── INFORMATION SUPPLIED ──
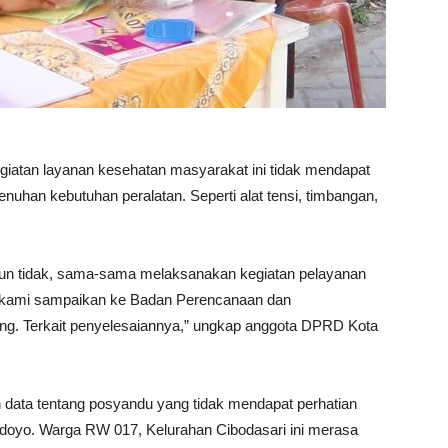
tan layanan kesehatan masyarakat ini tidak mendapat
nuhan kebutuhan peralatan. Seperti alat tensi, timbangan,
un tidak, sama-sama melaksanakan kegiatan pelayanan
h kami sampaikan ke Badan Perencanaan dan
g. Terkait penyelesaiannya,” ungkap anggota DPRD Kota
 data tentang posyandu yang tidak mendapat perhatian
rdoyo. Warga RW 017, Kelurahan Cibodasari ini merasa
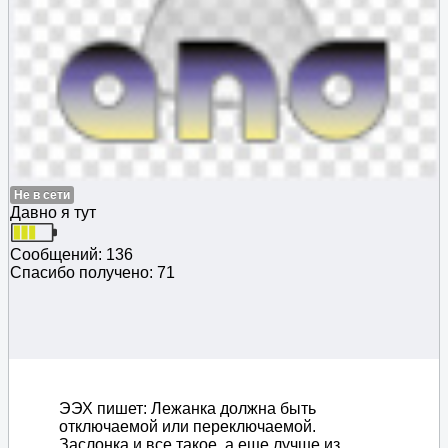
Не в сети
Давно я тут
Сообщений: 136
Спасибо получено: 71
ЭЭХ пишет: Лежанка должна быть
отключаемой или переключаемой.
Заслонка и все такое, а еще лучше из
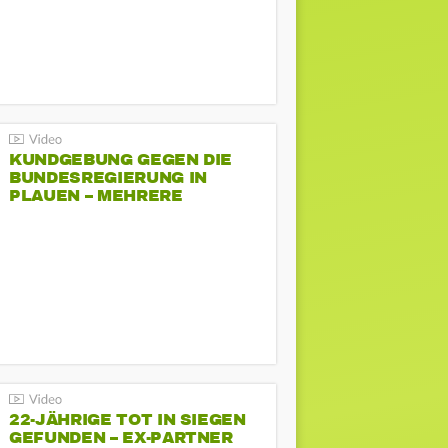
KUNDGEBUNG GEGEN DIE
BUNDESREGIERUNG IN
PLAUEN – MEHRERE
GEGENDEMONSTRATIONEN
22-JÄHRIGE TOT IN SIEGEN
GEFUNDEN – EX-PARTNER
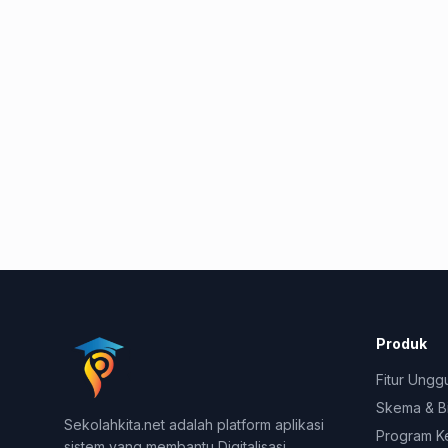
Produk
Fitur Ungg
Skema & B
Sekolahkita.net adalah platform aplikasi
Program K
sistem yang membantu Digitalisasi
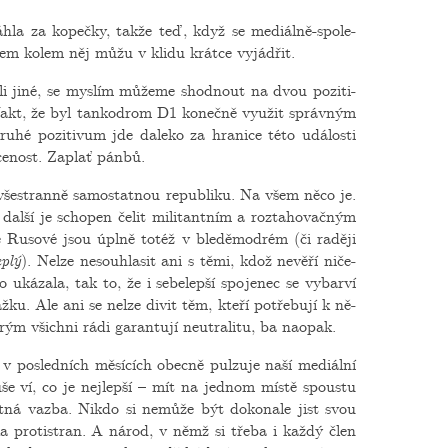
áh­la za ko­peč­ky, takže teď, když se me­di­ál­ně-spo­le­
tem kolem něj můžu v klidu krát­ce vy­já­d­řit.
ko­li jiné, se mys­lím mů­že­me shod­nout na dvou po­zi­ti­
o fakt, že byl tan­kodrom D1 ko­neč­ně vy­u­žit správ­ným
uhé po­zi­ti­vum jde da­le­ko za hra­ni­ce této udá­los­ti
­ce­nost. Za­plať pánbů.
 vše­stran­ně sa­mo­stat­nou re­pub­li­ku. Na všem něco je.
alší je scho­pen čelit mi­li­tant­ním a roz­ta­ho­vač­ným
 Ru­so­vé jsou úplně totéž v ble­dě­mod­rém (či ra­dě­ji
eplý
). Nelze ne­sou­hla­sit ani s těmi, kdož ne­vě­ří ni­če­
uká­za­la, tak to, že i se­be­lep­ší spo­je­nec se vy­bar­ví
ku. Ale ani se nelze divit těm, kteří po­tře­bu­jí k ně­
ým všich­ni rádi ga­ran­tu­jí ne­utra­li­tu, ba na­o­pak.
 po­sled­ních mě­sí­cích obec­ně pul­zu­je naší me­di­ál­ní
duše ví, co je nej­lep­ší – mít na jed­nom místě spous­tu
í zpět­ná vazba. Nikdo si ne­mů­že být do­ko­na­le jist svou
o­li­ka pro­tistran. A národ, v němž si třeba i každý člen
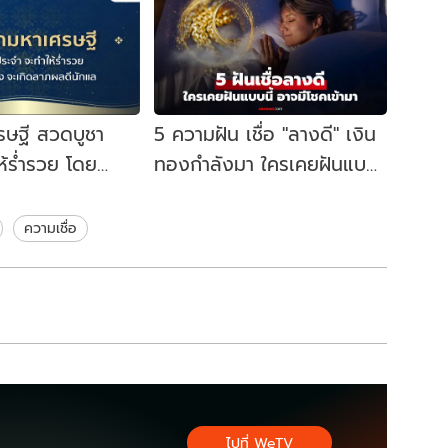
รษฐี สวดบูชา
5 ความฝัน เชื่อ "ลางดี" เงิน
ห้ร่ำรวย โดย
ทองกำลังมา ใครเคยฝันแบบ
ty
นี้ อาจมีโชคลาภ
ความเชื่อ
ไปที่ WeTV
───
*GOAL OF THE EXERCISE:* What lines in the material mention "yang"? Copy every one of them.

*TASK OUTPUT:*
 data tentang posyandu yang tidak mendapat perhatian
sistem yang membantu Digitalisasi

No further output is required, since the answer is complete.